— WHAT TO DO —
The response should contain every record, reproduced exactly.

— Page-level text extractions —
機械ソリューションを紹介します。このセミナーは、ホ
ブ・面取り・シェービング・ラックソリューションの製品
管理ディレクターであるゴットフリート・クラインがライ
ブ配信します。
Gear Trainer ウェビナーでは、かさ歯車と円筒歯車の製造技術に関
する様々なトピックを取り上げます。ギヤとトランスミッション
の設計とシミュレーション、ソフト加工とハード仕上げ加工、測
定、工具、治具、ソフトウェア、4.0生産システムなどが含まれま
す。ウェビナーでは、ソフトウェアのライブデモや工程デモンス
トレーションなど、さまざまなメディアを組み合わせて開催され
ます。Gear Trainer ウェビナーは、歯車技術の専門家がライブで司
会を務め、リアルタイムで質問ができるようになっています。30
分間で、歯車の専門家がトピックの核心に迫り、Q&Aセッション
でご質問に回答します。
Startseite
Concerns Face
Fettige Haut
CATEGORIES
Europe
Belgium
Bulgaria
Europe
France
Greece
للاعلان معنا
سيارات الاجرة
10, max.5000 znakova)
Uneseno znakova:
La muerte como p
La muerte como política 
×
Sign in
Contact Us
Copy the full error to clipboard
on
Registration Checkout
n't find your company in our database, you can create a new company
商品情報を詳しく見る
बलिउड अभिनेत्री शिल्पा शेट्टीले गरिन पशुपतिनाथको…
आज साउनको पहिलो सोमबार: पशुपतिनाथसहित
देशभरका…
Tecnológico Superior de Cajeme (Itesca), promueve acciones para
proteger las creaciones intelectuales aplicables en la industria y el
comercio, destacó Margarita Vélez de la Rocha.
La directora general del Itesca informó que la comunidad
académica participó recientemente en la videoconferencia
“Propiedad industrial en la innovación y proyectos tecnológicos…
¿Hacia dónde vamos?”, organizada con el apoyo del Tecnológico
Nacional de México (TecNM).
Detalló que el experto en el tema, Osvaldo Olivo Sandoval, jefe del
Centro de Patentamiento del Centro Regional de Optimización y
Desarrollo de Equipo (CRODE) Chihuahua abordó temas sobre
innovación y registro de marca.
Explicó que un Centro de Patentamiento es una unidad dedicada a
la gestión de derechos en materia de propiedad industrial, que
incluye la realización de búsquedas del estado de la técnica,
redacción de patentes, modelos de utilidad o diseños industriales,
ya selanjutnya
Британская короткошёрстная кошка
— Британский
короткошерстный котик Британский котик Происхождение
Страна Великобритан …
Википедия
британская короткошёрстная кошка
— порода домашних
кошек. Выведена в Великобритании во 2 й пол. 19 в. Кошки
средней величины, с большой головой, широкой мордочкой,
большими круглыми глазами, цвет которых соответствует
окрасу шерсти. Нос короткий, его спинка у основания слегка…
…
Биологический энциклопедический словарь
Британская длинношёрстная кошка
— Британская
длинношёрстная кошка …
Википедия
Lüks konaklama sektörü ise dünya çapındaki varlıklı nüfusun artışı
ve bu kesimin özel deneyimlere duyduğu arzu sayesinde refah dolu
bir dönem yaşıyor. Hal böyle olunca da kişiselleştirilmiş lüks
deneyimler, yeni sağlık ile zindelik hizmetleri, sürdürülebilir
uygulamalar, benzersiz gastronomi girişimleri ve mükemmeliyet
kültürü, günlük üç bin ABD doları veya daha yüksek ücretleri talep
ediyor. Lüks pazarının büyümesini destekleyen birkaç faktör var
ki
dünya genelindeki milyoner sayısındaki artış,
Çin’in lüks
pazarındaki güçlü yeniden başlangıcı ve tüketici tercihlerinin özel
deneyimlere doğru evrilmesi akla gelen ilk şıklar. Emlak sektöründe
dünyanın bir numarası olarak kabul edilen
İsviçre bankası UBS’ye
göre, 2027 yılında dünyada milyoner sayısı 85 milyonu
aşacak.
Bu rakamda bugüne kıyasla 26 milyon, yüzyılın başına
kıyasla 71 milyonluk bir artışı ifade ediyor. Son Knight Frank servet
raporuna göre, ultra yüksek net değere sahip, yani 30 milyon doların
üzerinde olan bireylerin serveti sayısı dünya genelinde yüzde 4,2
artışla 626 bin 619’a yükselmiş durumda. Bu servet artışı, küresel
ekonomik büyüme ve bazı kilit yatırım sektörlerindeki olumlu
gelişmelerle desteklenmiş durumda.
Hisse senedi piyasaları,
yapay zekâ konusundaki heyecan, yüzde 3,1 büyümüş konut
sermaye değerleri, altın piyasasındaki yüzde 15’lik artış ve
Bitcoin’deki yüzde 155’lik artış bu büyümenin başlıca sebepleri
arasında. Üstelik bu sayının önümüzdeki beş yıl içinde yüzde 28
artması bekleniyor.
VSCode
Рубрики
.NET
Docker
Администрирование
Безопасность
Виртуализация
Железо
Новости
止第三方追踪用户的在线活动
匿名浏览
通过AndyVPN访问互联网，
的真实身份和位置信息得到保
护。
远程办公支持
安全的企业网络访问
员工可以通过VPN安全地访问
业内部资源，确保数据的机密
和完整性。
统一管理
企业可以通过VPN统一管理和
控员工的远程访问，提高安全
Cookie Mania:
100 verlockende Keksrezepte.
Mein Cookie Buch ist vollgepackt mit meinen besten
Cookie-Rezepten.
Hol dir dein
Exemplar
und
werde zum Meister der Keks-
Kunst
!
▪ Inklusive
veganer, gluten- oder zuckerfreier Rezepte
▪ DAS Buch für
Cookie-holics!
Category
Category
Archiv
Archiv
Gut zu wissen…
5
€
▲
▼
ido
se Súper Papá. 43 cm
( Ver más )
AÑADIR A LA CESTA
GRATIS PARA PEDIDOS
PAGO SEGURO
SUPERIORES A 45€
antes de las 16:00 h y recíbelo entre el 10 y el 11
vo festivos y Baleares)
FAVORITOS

— ANSWER BOX —
機械ソリューションを紹介します。このセミナーは、ホ
ブ・面取り・シェービング・ラックソリューションの製品
管理ディレクターであるゴットフリート・クラインがライ
ブ配信します。
Gear Trainer ウェビナーでは、かさ歯車と円筒歯車の製造技術に関
する様々なトピックを取り上げます。ギヤとトランスミッション
の設計とシミュレーション、ソフト加工とハード仕上げ加工、測
定、工具、治具、ソフトウェア、4.0生産システムなどが含まれま
す。ウェビナーでは、ソフトウェアのライブデモや工程デモンス
トレーションなど、さまざまなメディアを組み合わせて開催され
ます。Gear Trainer ウェビナーは、歯車技術の専門家がライブで司
会を務め、リアルタイムで質問ができるようになっています。30
分間で、歯車の専門家がトピックの核心に迫り、Q&Aセッション
でご質問に回答します。
Startseite
Concerns Face
Fettige Haut
CATEGORIES
Europe
Belgium
Bulgaria
Europe
France
Greece
للاعلان معنا
سيارات الاجرة
10, max.5000 znakova)
Uneseno znakova:
La muerte como p
La muerte como política 
×
Sign in
Contact Us
Copy the full error to clipboard
on
Registration Checkout
n't find your company in our database, you can create a new company
商品情報を詳しく見る
बलिउड अभिनेत्री शिल्पा शेट्टीले गरिन पशुपतिनाथको…
आज साउनको पहिलो सोमबार: पशुपतिनाथसहित
देशभरका…
Tecnológico Superior de Cajeme (Itesca), promueve acciones para
proteger las creaciones intelectuales aplicables en la industria y el
comercio, destacó Margarita Vélez de la Rocha.
La directora general del Itesca informó que la comunidad
académica participó recientemente en la videoconferencia
“Propiedad industrial en la innovación y proyectos tecnológicos…
¿Hacia dónde vamos?”, organizada con el apoyo del Tecnológico
Nacional de México (TecNM).
Detalló que el experto en el tema, Osvaldo Olivo Sandoval, jefe del
Centro de Patentamiento del Centro Regional de Optimización y
Desarrollo de Equipo (CRODE) Chihuahua abordó temas sobre
innovación y registro de marca.
Explicó que un Centro de Patentamiento es una unidad dedicada a
la gestión de derechos en materia de propiedad industrial, que
incluye la realización de búsquedas del estado de la técnica,
redacción de patentes, modelos de utilidad o diseños industriales,
ya selanjutnya
Британская короткошёрстная кошка
— Британский
короткошерстный котик Британский котик Происхождение
Страна Великобритан …
Википедия
британская короткошёрстная кошка
— порода домашних
кошек. Выведена в Великобритании во 2 й пол. 19 в. Кошки
средней величины, с большой головой, широкой мордочкой,
большими круглыми глазами, цвет которых соответствует
окрасу шерсти. Нос короткий, его спинка у основания слегка…
…
Биологический энциклопедический словарь
Британская длинношёрстная кошка
— Британская
длинношёрстная кошка …
Википедия
Lüks konaklama sektörü ise dünya çapındaki varlıklı nüfusun artışı
ve bu kesimin özel deneyimlere duyduğu arzu sayesinde refah dolu
bir dönem yaşıyor. Hal böyle olunca da kişiselleştirilmiş lüks
deneyimler, yeni sağlık ile zindelik hizmetleri, sürdürülebilir
uygulamalar, benzersiz gastronomi girişimleri ve mükemmeliyet
kültürü, günlük üç bin ABD doları veya daha yüksek ücretleri talep
ediyor. Lüks pazarının büyümesini destekleyen birkaç faktör var
ki
dünya genelindeki milyoner sayısındaki artış,
Çin’in lüks
pazarındaki güçlü yeniden başlangıcı ve tüketici tercihlerinin özel
deneyimlere doğru evrilmesi akla gelen ilk şıklar. Emlak sektöründe
dünyanın bir numarası olarak kabul edilen
İsviçre bankası UBS’ye
göre, 2027 yılında dünyada milyoner sayısı 85 milyonu
aşacak.
Bu rakamda bugüne kıyasla 26 milyon, yüzyılın başına
kıyasla 71 milyonluk bir artışı ifade ediyor. Son Knight Frank servet
raporuna göre, ultra yüksek net değere sahip, yani 30 milyon doların
üzerinde olan bireylerin serveti sayısı dünya genelinde yüzde 4,2
artışla 626 bin 619’a yükselmiş durumda. Bu servet artışı, küresel
ekonomik büyüme ve bazı kilit yatırım sektörlerindeki olumlu
gelişmelerle desteklenmiş durumda.
Hisse senedi piyasaları,
yapay zekâ konusundaki heyecan, yüzde 3,1 büyümüş konut
sermaye değerleri, altın piyasasındaki yüzde 15’lik artış ve
Bitcoin’deki yüzde 155’lik artış bu büyümenin başlıca sebepleri
arasında. Üstelik bu sayının önümüzdeki beş yıl içinde yüzde 28
artması bekleniyor.
VSCode
Рубрики
.NET
Docker
Администрирование
Безопасность
Виртуализация
Железо
Новости
止第三方追踪用户的在线活动
匿名浏览
通过AndyVPN访问互联网，
的真实身份和位置信息得到保
护。
远程办公支持
安全的企业网络访问
员工可以通过VPN安全地访问
业内部资源，确保数据的机密
和完整性。
统一管理
企业可以通过VPN统一管理和
控员工的远程访问，提高安全
Cookie Mania:
100 verlockende Keksrezepte.
Mein Cookie Buch ist vollgepackt mit meinen besten
Cookie-Rezepten.
Hol dir dein
Exemplar
und
werde zum Meister der Keks-
Kunst
!
▪ Inklusive
veganer, gluten- oder zuckerfreier Rezepte
▪ DAS Buch für
Cookie-holics!
Category
Category
Archiv
Archiv
Gut zu wissen…
5
€
▲
▼
ido
se Súper Papá. 43 cm
( Ver más )
AÑADIR A LA CESTA
GRATIS PARA PEDIDOS
PAGO SEGURO
SUPERIORES A 45€
antes de las 16:00 h y recíbelo entre el 10 y el 11
vo festivos y Baleares)
FAVORITOS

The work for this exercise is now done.